Es curioso que, en apenas un año, vayan a coincidir varias series con conflictos de identidad en el centro de sus personajes y de sus tramas. A los cylones de "Galáctica" y la realidad virtual de "Caprica" se les unen las muñecas de "Dollhouse" y su lento despertar a la propia identidad, al descubrimiento de que son un individuo único y diferente de todos los demás (lo que nos diferencia a los humanos de otras especies animales). Incluso con la treintena de personalidades implantadas a la vez, Echo sabe que sólo ella es Echo. El proceso de descubrimiento de los activos, que ocurre a pesar de los esfuerzos de Topher por mantenerlos como tabulas rasas, no es demasiado diferente de la manera en que las copias genéricas de un determinado modelo cylon iban diferenciándose unas de otras por sus experiencias.

El último episodio de la primera temporada (sin contar "Epitaph One", rodado para el lanzamiento en DVD y que yo aún no he podido ver) daría para sesudas discusiones filosóficas, y no sólo sobre el Übermensch de Nietzsche que Alfa trae a colación durante su discusión con Echo. También se podría discutir sobre si la personalidad es innata o se desarrolla con el tiempo, aprovechando la afirmación de Ballard de que, por mucho que les borren, los muñecos siempre guardarán "residuos" de lo que eran originalmente. Carl Craft era un psicópata, así que esas tendencias estaban latentes en Alfa. Pero tampoco vamos a sacarnos una nueva versión de "El mundo de Sofía". Lo interesante de este final de temporada son las posibilidades que abre para la segunda.

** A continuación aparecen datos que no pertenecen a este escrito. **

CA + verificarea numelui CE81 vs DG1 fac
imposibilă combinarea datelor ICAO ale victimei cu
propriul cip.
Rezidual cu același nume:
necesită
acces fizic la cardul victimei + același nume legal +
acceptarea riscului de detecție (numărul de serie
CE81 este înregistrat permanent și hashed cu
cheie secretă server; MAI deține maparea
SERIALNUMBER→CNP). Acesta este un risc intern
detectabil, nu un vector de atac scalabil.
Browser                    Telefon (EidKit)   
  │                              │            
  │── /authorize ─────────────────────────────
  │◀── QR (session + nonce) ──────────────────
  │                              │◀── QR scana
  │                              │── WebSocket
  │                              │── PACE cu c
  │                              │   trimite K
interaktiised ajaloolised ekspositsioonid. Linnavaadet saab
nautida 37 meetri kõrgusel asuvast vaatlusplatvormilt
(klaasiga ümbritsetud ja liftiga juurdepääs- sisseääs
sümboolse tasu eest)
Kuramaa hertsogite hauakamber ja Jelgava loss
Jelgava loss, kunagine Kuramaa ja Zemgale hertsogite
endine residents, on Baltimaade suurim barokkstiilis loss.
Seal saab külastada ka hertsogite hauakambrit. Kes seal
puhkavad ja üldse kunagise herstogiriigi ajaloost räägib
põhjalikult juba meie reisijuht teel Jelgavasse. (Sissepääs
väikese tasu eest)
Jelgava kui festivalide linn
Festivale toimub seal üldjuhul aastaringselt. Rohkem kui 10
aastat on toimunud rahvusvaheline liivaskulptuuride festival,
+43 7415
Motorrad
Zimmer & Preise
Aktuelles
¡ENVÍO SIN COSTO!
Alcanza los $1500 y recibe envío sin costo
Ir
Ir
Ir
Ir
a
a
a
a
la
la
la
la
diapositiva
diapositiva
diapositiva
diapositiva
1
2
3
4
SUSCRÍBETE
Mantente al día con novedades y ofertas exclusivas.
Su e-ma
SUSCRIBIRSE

En Alfa, que sigue libre, se personifican todas las maldades que se podrían hacer con la tecnología de las muñecas, desde crear esos seres superiores con los que él está obsesionado a verdaderos ejércitos de soldados esclavos con unas habilidades increíbles. Sus propósitos no son sólo destruir Dollhouse, sino que su psicopatía lo lleva más allá, en camino de convertirse en un archienemigo megalómano de cómic. Por otro lado, tenemos oportunidad de descubrir que, efectivamente, los muñecos tienen oportunidad de salir de allí una vez cumplan su contrato, y que los que tienen algún problema pueden reutilizarse, como ocurrió con Whiskey tras el incidente con Alfa. Lo que lleva a preguntarse por qué Whiskey fue implantada con la personalidad del doctor Saunders, en lugar de ser liberada. ¿Quién era ella en un principio? ¿Y qué pasó con el doctor Saunders original?

Aún tiene que recorrer camino hasta ser la serie que nos vendieron en un principio, o que tiene potencial para ser, pero la mejora que se evidenció desde la mitad de la temporada invita a ser optimista de cara a esa segunda entrega que Fox le concedió en uno de los movimientos más inesperados de la primavera televisiva. Me intriga el papel qué va a desarrollar Ballard en todo esto, y qué va a hacer Echo ahora que, por fin, se acuerda de Caroline. Como se dice al principio de la serie, una pizarra nunca puede borrarse completamente.